To do:
Restate, word for word and with no pictures, the stretch of lines in the data below that begins at the line with "Seating charts can be both functional and a" and ends at the line with "Privacy policy", inclusive.

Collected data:
━━━━━━━━

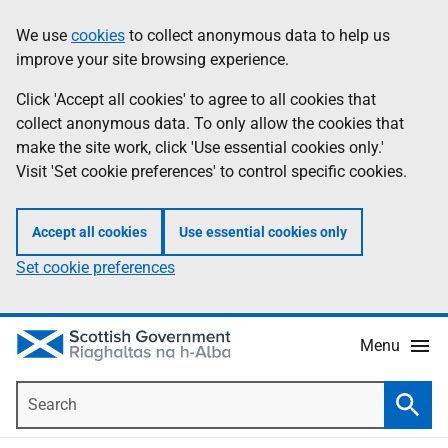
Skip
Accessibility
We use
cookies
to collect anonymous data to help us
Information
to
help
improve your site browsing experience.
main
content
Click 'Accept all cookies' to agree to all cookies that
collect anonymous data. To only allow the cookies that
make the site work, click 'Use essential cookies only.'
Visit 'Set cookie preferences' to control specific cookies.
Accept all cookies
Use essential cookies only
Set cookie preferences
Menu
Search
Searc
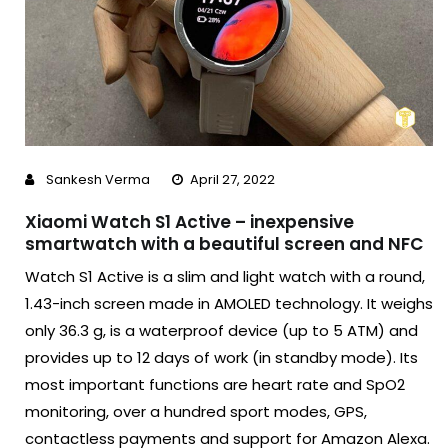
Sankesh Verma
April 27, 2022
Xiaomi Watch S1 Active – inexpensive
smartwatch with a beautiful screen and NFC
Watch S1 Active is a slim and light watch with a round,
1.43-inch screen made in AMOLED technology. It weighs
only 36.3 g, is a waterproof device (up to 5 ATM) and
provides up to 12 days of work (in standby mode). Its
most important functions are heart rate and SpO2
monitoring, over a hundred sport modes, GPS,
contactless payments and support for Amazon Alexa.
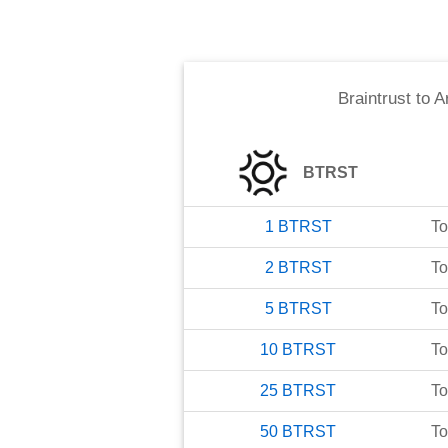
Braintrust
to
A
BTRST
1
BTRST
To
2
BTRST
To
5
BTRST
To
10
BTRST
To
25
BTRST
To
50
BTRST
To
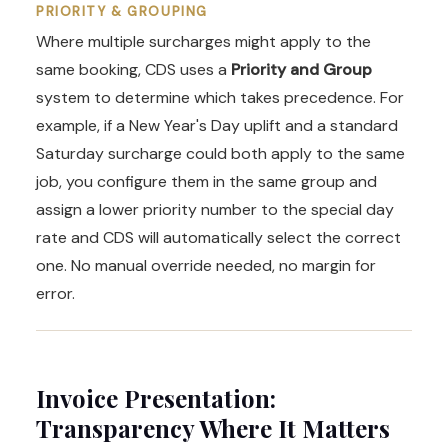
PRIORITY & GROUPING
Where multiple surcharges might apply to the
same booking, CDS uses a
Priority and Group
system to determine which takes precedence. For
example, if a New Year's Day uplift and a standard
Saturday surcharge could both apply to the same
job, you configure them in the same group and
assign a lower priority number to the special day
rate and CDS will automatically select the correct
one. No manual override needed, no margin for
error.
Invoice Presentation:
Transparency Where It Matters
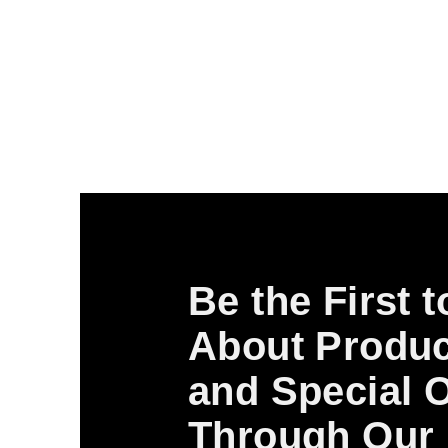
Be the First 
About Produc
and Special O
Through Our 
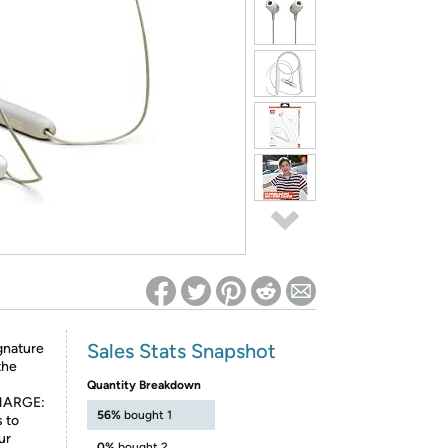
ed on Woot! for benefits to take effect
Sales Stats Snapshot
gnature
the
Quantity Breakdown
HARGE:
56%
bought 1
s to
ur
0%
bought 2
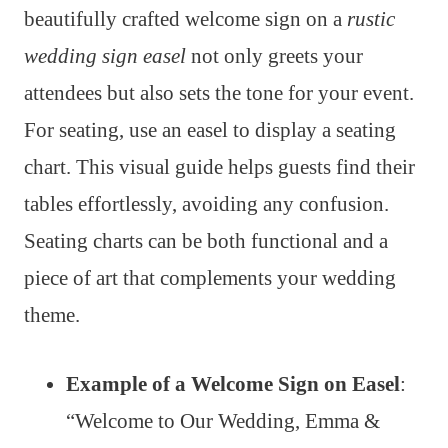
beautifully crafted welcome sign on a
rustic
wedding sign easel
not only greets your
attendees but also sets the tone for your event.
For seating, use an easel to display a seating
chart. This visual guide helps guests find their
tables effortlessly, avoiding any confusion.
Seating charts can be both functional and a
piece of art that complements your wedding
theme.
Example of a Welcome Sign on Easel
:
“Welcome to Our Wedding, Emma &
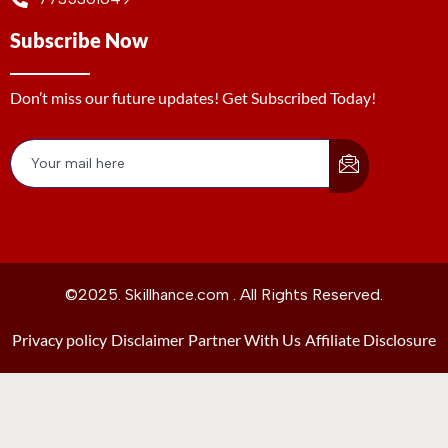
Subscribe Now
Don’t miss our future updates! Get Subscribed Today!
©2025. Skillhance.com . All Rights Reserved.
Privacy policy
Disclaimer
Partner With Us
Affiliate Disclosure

━━━━━━━━

Written reply:
Seating charts can be both functional and a
piece of art that complements your wedding
theme.
Example of a Welcome Sign on Easel
:
“Welcome to Our Wedding, Emma &
Subscribe Now
Don’t miss our future updates! Get Subscribed Today!
©2025. Skillhance.com . All Rights Reserved.
Privacy policy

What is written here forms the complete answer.